-- Stored data follows --

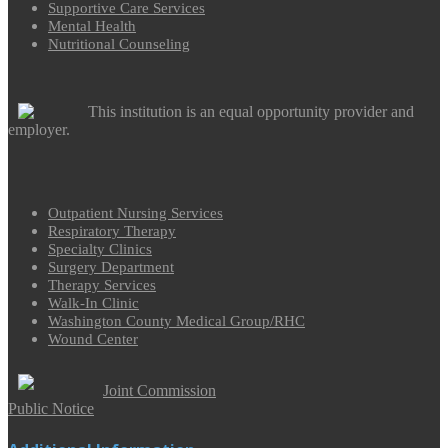
Supportive Care Services
Mental Health
Nutritional Counseling
This institution is an equal opportunity provider and
employer.
Outpatient Nursing Services
Respiratory Therapy
Specialty Clinics
Surgery Department
Therapy Services
Walk-In Clinic
Washington County Medical Group/RHC
Wound Center
Joint Commission
Public Notice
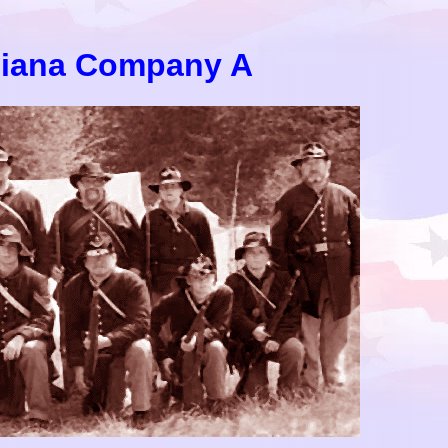
diana Company A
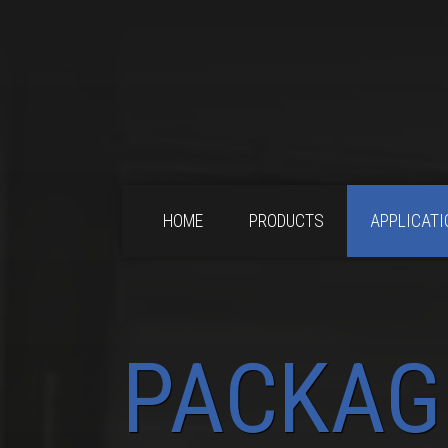
HOME
PRODUCTS
APPLICATI
PACKAG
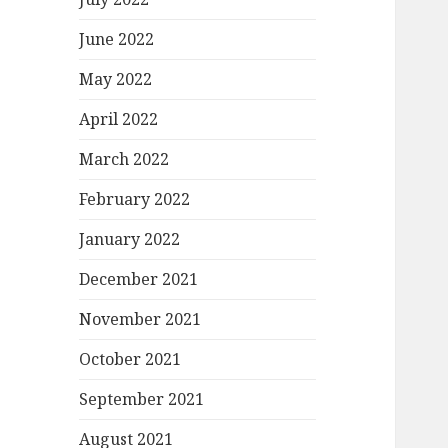
June 2022
May 2022
April 2022
March 2022
February 2022
January 2022
December 2021
November 2021
October 2021
September 2021
August 2021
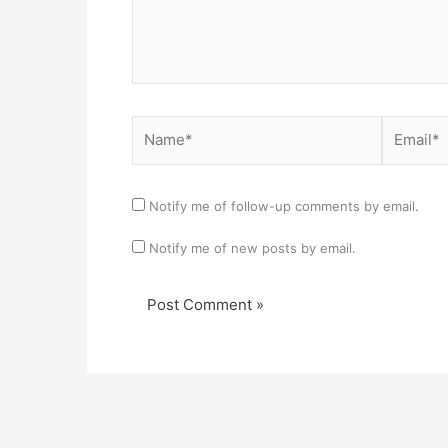
Name*
Email*
Notify me of follow-up comments by email.
Notify me of new posts by email.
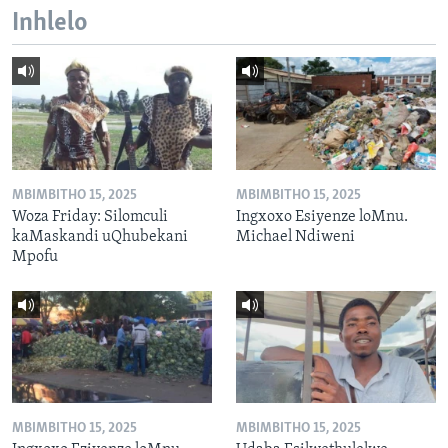
Inhlelo
MBIMBITHO 15, 2025
MBIMBITHO 15, 2025
Woza Friday: Silomculi
Ingxoxo Esiyenze loMnu.
kaMaskandi uQhubekani
Michael Ndiweni
Mpofu
MBIMBITHO 15, 2025
MBIMBITHO 15, 2025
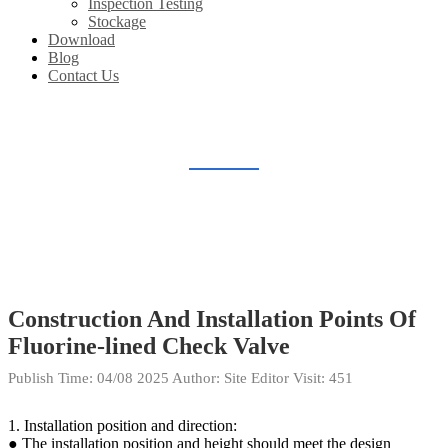
Inspection Testing
Stockage
Download
Blog
Contact Us
BLOG
Home
Blog
Construction And Installation Points Of
Fluorine-lined Check Valve
Publish Time:
04/08 2025
Author: Site Editor
Visit: 451
1. Installation position and direction:
● The installation position and height should meet the design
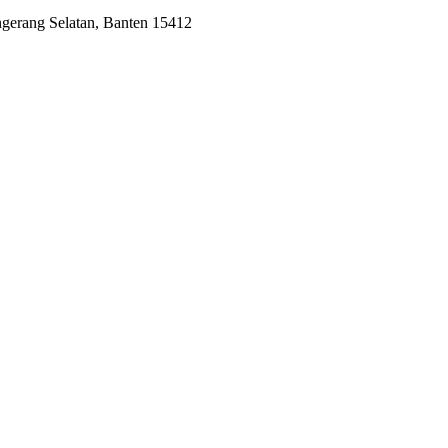
ngerang Selatan, Banten 15412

-- Stored data concluded --

◆ **Problem requirements**: Filter the lines above so that only those with the string "Therapy" remain, then copy them.

◆ **Solved problem**:
Respiratory Therapy
Therapy Services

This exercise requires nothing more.